WORK TO BE COMPLETED: Give every entry below again, exactly as written, and skip the images.

** Opening PROVIDED DATA block **

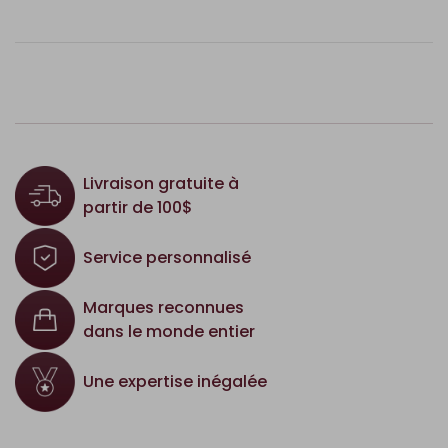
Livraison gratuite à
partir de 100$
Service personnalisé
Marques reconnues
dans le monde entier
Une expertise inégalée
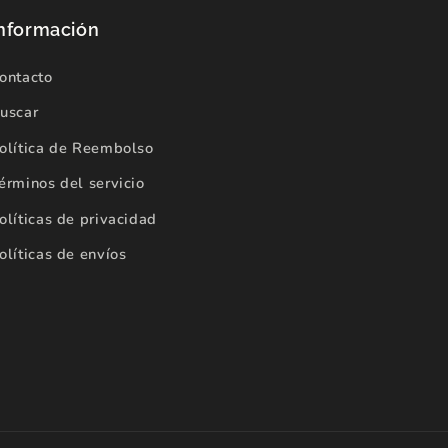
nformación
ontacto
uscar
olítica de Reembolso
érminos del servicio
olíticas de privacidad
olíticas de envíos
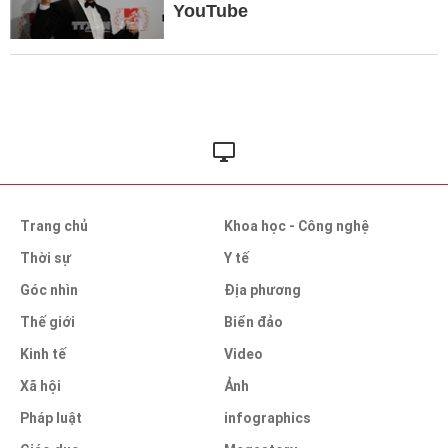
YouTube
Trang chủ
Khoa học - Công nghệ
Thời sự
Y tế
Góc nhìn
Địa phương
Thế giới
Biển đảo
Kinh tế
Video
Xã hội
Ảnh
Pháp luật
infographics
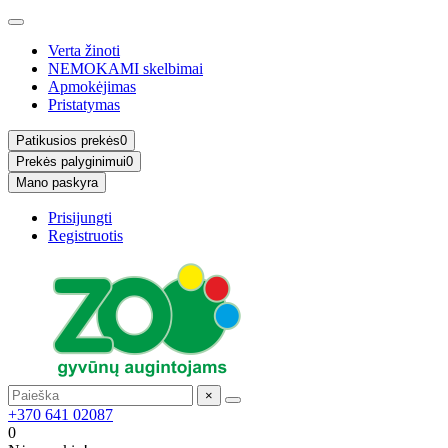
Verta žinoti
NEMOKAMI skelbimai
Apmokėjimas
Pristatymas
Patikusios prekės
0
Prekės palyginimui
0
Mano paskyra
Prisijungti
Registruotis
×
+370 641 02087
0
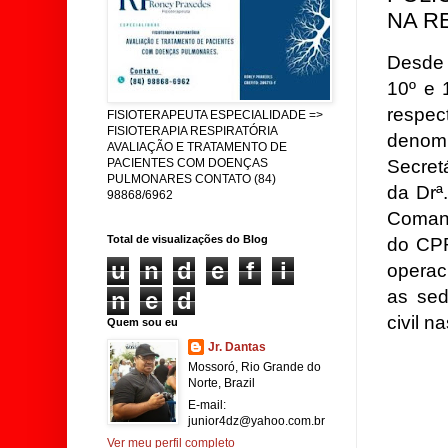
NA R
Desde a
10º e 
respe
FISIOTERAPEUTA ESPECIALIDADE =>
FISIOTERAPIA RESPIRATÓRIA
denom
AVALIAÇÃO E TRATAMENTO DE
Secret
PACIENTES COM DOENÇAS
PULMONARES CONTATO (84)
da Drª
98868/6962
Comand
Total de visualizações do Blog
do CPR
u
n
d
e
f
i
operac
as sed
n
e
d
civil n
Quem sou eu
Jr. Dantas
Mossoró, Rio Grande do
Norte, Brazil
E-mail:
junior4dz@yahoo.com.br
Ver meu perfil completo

** Closing PROVIDED DATA block **

RESULT BELOW:
Livraison gratuite à
partir de 100$
Service personnalisé
Marques reconnues
dans le monde entier
Une expertise inégalée
nformación
ontacto
uscar
olítica de Reembolso
érminos del servicio
olíticas de privacidad
olíticas de envíos
YouTube
Trang chủ
Khoa học - Công nghệ
Thời sự
Y tế
Góc nhìn
Địa phương
Thế giới
Biển đảo
Kinh tế
Video
Xã hội
Ảnh
Pháp luật
infographics
Verta žinoti
NEMOKAMI skelbimai
Apmokėjimas
Pristatymas
Patikusios prekės
0
Prekės palyginimui
0
Mano paskyra
Prisijungti
Registruotis
×
+370 641 02087
0
NA R
Desde a
10º e 
respe
FISIOTERAPEUTA ESPECIALIDADE =>
FISIOTERAPIA RESPIRATÓRIA
denom
AVALIAÇÃO E TRATAMENTO DE
Secret
PACIENTES COM DOENÇAS
PULMONARES CONTATO (84)
da Drª
98868/6962
Comand
Total de visualizações do Blog
do CPR
u
n
d
e
f
i
operac
as sed
n
e
d
civil n
Quem sou eu
Jr. Dantas
Mossoró, Rio Grande do
Norte, Brazil
E-mail:
junior4dz@yahoo.com.br
Ver meu perfil completo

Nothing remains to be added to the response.